# Exercise prompt
In the entries that follow, the first line to write out is the one containing "Calienta un poco", and the last is the one containing "tus Chilaquiles.". Reproduce that stretch exactly, with nothing before or after it.

# Dataset extract
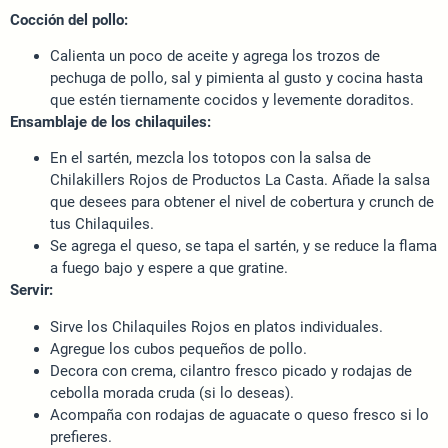
Cocción del pollo:
Calienta un poco de aceite y agrega los trozos de
pechuga de pollo, sal y pimienta al gusto y cocina hasta
que estén tiernamente cocidos y levemente doraditos.
Ensamblaje de los chilaquiles:
En el sartén, mezcla los totopos con la salsa de
Chilakillers Rojos de Productos La Casta. Añade la salsa
que desees para obtener el nivel de cobertura y crunch de
tus Chilaquiles.
Se agrega el queso, se tapa el sartén, y se reduce la flama
a fuego bajo y espere a que gratine.
Servir:
Sirve los Chilaquiles Rojos en platos individuales.
Agregue los cubos pequeños de pollo.
Decora con crema, cilantro fresco picado y rodajas de
cebolla morada cruda (si lo deseas).
Acompaña con rodajas de aguacate o queso fresco si lo
prefieres.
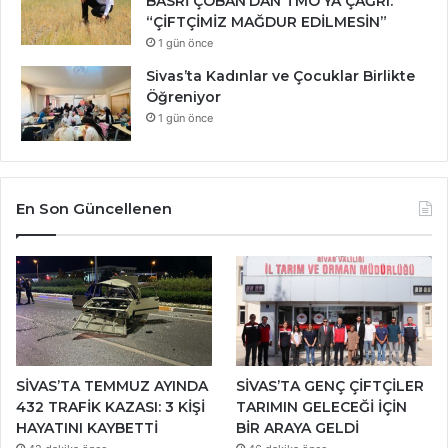
BASRİ ÇOBAN’DAN TMO’YA ÇAĞRI:
“ÇİFTÇİMİZ MAĞDUR EDİLMESİN”
1 gün önce
Sivas’ta Kadınlar ve Çocuklar Birlikte
Öğreniyor
1 gün önce
En Son Güncellenen
SİVAS’TA TEMMUZ AYINDA
SİVAS’TA GENÇ ÇİFTÇİLER
432 TRAFİK KAZASI: 3 KİŞİ
TARIMIN GELECEĞİ İÇİN
HAYATINI KAYBETTİ
BİR ARAYA GELDİ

# Your response
Calienta un poco de aceite y agrega los trozos de
pechuga de pollo, sal y pimienta al gusto y cocina hasta
que estén tiernamente cocidos y levemente doraditos.
Ensamblaje de los chilaquiles:
En el sartén, mezcla los totopos con la salsa de
Chilakillers Rojos de Productos La Casta. Añade la salsa
que desees para obtener el nivel de cobertura y crunch de
tus Chilaquiles.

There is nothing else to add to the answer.